In 1956, Eisenhower, won a landslide victory, however, the southern states, from which he came, did not support him, attempting to place the democrat Adlai Stevenson in power, as they felt that he was more sympathetic to their cause - racial segregation. This, was his last term. So as a whole, Eisenhower cannot really be seen as the "father" of destroying racial segregation and bringing in black civil rights, however, it should be known that it was from his original decisions that latter presidents could, and would, strike on this issue. Kennedy Under Kennedy that major push for rights of Black Americans was undoubtedly brought to the fore. It can be clearly seen that without the help of robert Kennedy, as JFK's Attorney General, there would not of been as much backing from the oval office on this issue. However, JFK, started to take a great interest in the topic, and this is why he is seen as one of the greatest advocates of this cause.
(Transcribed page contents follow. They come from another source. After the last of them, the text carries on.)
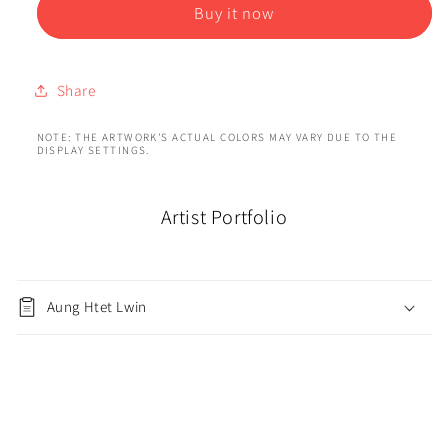
Buy it now
Share
NOTE: THE ARTWORK'S ACTUAL COLORS MAY VARY DUE TO THE
DISPLAY SETTINGS.
Artist Portfolio
Aung Htet Lwin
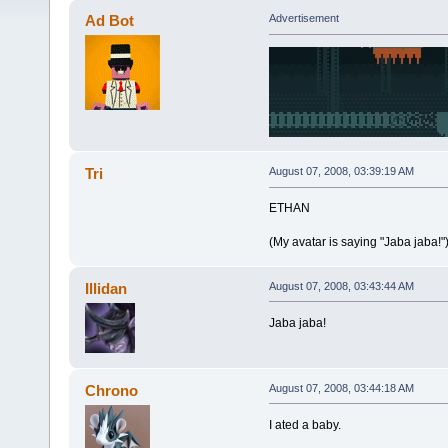
Ad Bot
Advertisement
Tri
August 07, 2008, 03:39:19 AM
ETHAN
(My avatar is saying "Jaba jaba!"
Illidan
August 07, 2008, 03:43:44 AM
Jaba jaba!
Chrono
August 07, 2008, 03:44:18 AM
I ated a baby.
Under JFK as presidency, Martin Luther King began to put forward his then radical views of non violent protest, and he rose as not only his communities spiritual and activist leader, but that of the nations moral leader. During this Period the Rosa Park case became known, so to did the bus Boycotts. The silent and peaceful sit-ins became a prominent part of many corner stores and eateries, and the Black plight was now onto the world scene. It can be said that JFK not only supported these movements, but acted as part of it, and it is because of his leadership that progress was made. Before he was tragically shot he was constructing a civil rights bill, which surely would have ended the world of segregation known to all America.
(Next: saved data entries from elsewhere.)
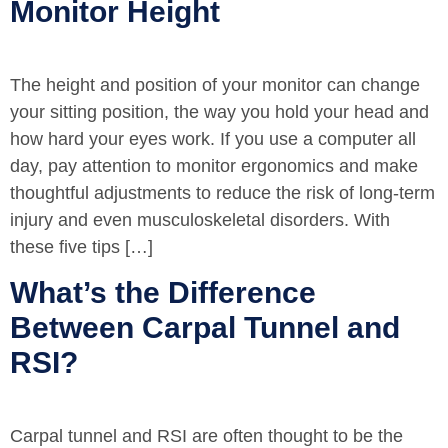
Monitor Height
The height and position of your monitor can change
your sitting position, the way you hold your head and
how hard your eyes work. If you use a computer all
day, pay attention to monitor ergonomics and make
thoughtful adjustments to reduce the risk of long-term
injury and even musculoskeletal disorders. With
these five tips […]
What’s the Difference
Between Carpal Tunnel and
RSI?
Carpal tunnel and RSI are often thought to be the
Luckily, there was another President to be handed the torch Johnson Johnson carried on JFK's work, which in reality made him a major player in the civil rights movements of especially the 60's. Under his guidance, two major pieces of civil rights legislation where passed. These included the Civil Rights Act of 1964, which outlawed discrimination in public accommodations, and the Voting Rights Act of 1965, which provided for federal enforcement of voter registration and outlawed literacy tests. King did not give Johnson overwhelming credit for the legislation, stating that these resolutions were "written in the streets" by demonstrators. However it is evident that without Johnson these would not of eventuated.
because of these legislation's and his support and initiative in Kennedy's ideas and affairs, Johnson has become a major supporter and player in the civil rights movement, however, as things go, he has never really received the credit he deserved. This may be attributed to the tensions between himself and Martin Luther king over the vietnam war. Conclusion Although Kennedy is often perceived as the only president to have been involved in civil rights Johnson, and Eisenhower also played a very important role. These three Presidents, in their own right, have assisted in the civil rights movement, some more than other, yet, without the support of these three men, and their cabinet ect, the black civil rights movement would not of received the publicity and the political backing it needed to finally succeed.